» What the task requires
Only the lines from the one containing "dwupłaszczowe zbiorniki 2500 l" through the last line of the material should be copied, exactly as written and without pictures.

(Task inputs Opens)

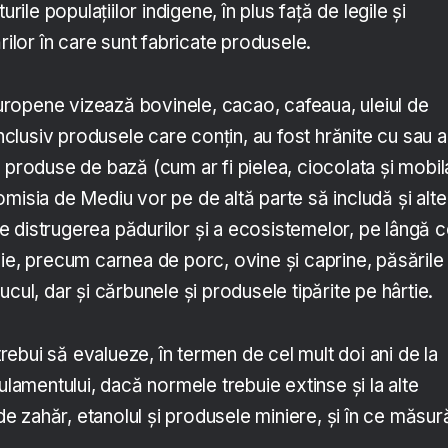
urile populațiilor indigene, în plus față de legile și
rilor în care sunt fabricate produsele.
ropene vizează bovinele, cacao, cafeaua, uleiul de
inclusiv produsele care conțin, au fost hrănite cu sau 
 produse de bază (cum ar fi pielea, ciocolata și mobil
misia de Mediu vor pe de altă parte să includă și alte
 distrugerea pădurilor și a ecosistemelor, pe lângă c
sie, precum carnea de porc, ovine și caprine, păsările
cul, dar și cărbunele și produsele tipărite pe hârtie.
ebui să evalueze, în termen de cel mult doi ani de la
gulamentului, dacă normele trebuie extinse și la alte
 de zahăr, etanolul și produsele miniere, și în ce măsur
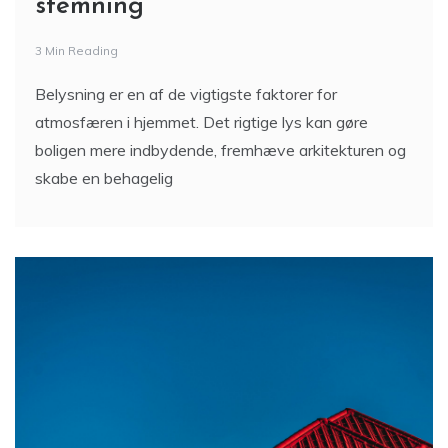
3 Min Reading
Belysning er en af de vigtigste faktorer for
atmosfæren i hjemmet. Det rigtige lys kan gøre
boligen mere indbydende, fremhæve arkitekturen og
skabe en behagelig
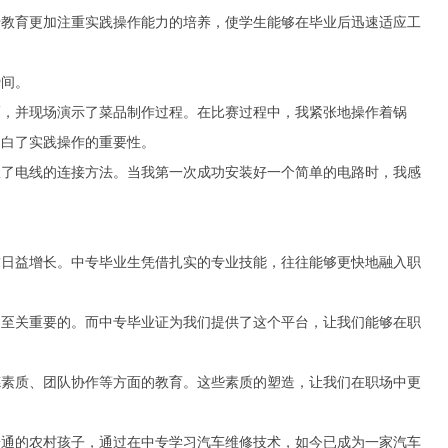
专教育更加注重实践操作能力的培养，使学生能够在毕业后迅速适应工
瞬间。
巧，并现场演示了菜品制作过程。在比赛过程中，我紧张地操作着锅
明白了实践操作的重要性。
握了电线的连接方法。当我第一次成功安装好一个简单的电路时，我感
求日益增长。中专毕业生凭借扎实的专业技能，往往能够更快地融入职
是至关重要的。而中专毕业证为我们提供了这个平台，让我们能够在职
德素质、团队协作等方面的教育。这些素质的塑造，让我们在职场中更
普通的农村孩子，通过在中专学习汽车维修技术，如今已成为一家汽车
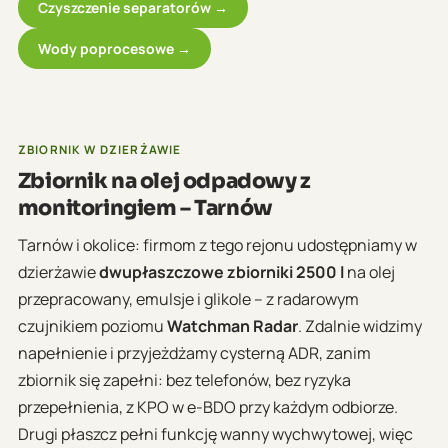
Czyszczenie separatorów →
Wody poprocesowe →
ZBIORNIK W DZIERŻAWIE
Zbiornik na olej odpadowy z
monitoringiem – Tarnów
Tarnów i okolice: firmom z tego rejonu udostępniamy w
dzierżawie
dwupłaszczowe zbiorniki 2500 l
na olej
przepracowany, emulsje i glikole – z radarowym
czujnikiem poziomu
Watchman Radar
. Zdalnie widzimy
napełnienie i przyjeżdżamy cysterną ADR, zanim
zbiornik się zapełni: bez telefonów, bez ryzyka
przepełnienia, z KPO w e-BDO przy każdym odbiorze.
Drugi płaszcz pełni funkcję wanny wychwytowej, więc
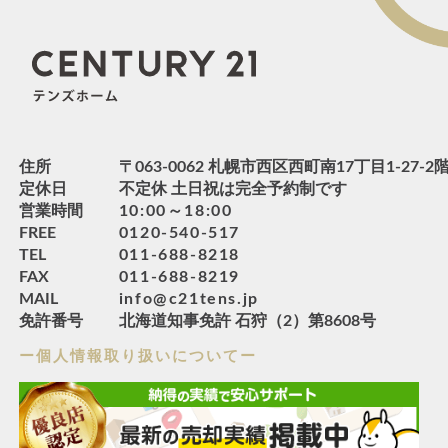
住所
〒063-0062 札幌市西区西町南17丁目1-27-2
定休日
不定休 土日祝は完全予約制です
営業時間
10:00～18:00
FREE
0120-540-517
TEL
011-688-8218
FAX
011-688-8219
MAIL
info@c21tens.jp
免許番号
北海道知事免許 石狩（2）第8608号
ー個人情報取り扱いについてー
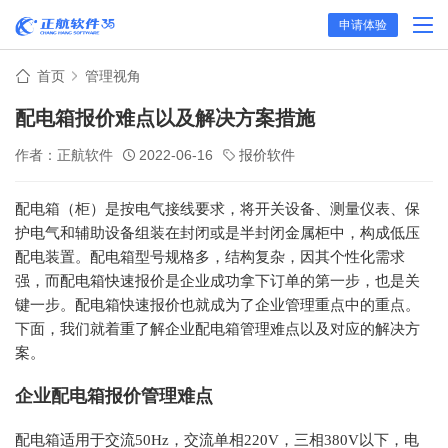
申请体验
首页
管理视角
配电箱报价难点以及解决方案措施
作者：正航软件
2022-06-16
报价软件
配电箱（柜）是按电气接线要求，将开关设备、测量仪表、保
护电气和辅助设备组装在封闭或是半封闭金属柜中，构成低压
配电装置。配电箱型号规格多，结构复杂，因其个性化需求
强，而配电箱快速报价是企业成功拿下订单的第一步，也是关
键一步。配电箱快速报价也就成为了企业管理重点中的重点。
下面，我们就着重了解企业配电箱管理难点以及对应的解决方
案。
企业配电箱报价管理难点
配电箱适用于交流
50Hz，交流单相220V，三相380V以下，电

(Task inputs Closes)

» Exercise answer
dwupłaszczowe zbiorniki 2500 l
na olej
przepracowany, emulsje i glikole – z radarowym
czujnikiem poziomu
Watchman Radar
. Zdalnie widzimy
napełnienie i przyjeżdżamy cysterną ADR, zanim
zbiornik się zapełni: bez telefonów, bez ryzyka
przepełnienia, z KPO w e-BDO przy każdym odbiorze.
Drugi płaszcz pełni funkcję wanny wychwytowej, więc
住所
〒063-0062 札幌市西区西町南17丁目1-27-2
定休日
不定休 土日祝は完全予約制です
営業時間
10:00～18:00
FREE
0120-540-517
TEL
011-688-8218
FAX
011-688-8219
MAIL
info@c21tens.jp
免許番号
北海道知事免許 石狩（2）第8608号
ー個人情報取り扱いについてー
申请体验
首页
管理视角
配电箱报价难点以及解决方案措施
作者：正航软件
2022-06-16
报价软件
配电箱（柜）是按电气接线要求，将开关设备、测量仪表、保
护电气和辅助设备组装在封闭或是半封闭金属柜中，构成低压
配电装置。配电箱型号规格多，结构复杂，因其个性化需求
强，而配电箱快速报价是企业成功拿下订单的第一步，也是关
键一步。配电箱快速报价也就成为了企业管理重点中的重点。
下面，我们就着重了解企业配电箱管理难点以及对应的解决方
案。
企业配电箱报价管理难点
配电箱适用于交流
50Hz，交流单相220V，三相380V以下，电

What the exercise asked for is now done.